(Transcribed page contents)
»»
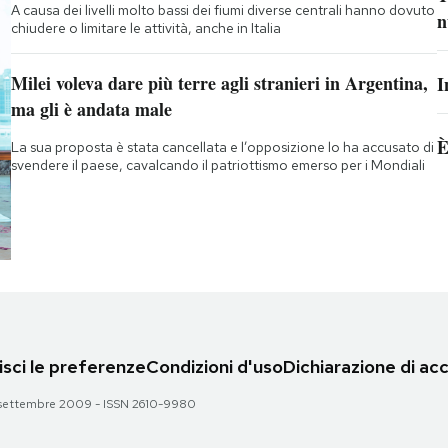
A causa dei livelli molto bassi dei fiumi diverse centrali hanno dovuto
n
chiudere o limitare le attività, anche in Italia
Milei voleva dare più terre agli stranieri in Argentina,
I
ma gli è andata male
È
La sua proposta è stata cancellata e l’opposizione lo ha accusato di
svendere il paese, cavalcando il patriottismo emerso per i Mondiali
sci le preferenze
Condizioni d'uso
Dichiarazione di acc
 28 settembre 2009 - ISSN 2610-9980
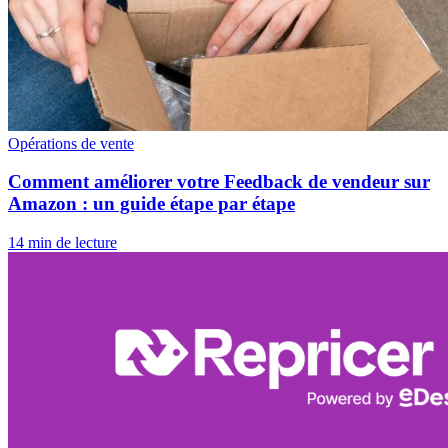
Opérations de vente
Comment améliorer votre Feedback de vendeur sur
Amazon : un guide étape par étape
14 min de lecture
««
> **Task description**
Copy out only the lines from the one containing "chiudere o limitare" to the end of the entries, unchanged. Drop the pictures.

> **Solution to the problem**
chiudere o limitare le attività, anche in Italia
Milei voleva dare più terre agli stranieri in Argentina,
I
ma gli è andata male
È
La sua proposta è stata cancellata e l’opposizione lo ha accusato di
svendere il paese, cavalcando il patriottismo emerso per i Mondiali
sci le preferenze
Condizioni d'uso
Dichiarazione di acc
 28 settembre 2009 - ISSN 2610-9980
Opérations de vente
Comment améliorer votre Feedback de vendeur sur
Amazon : un guide étape par étape
14 min de lecture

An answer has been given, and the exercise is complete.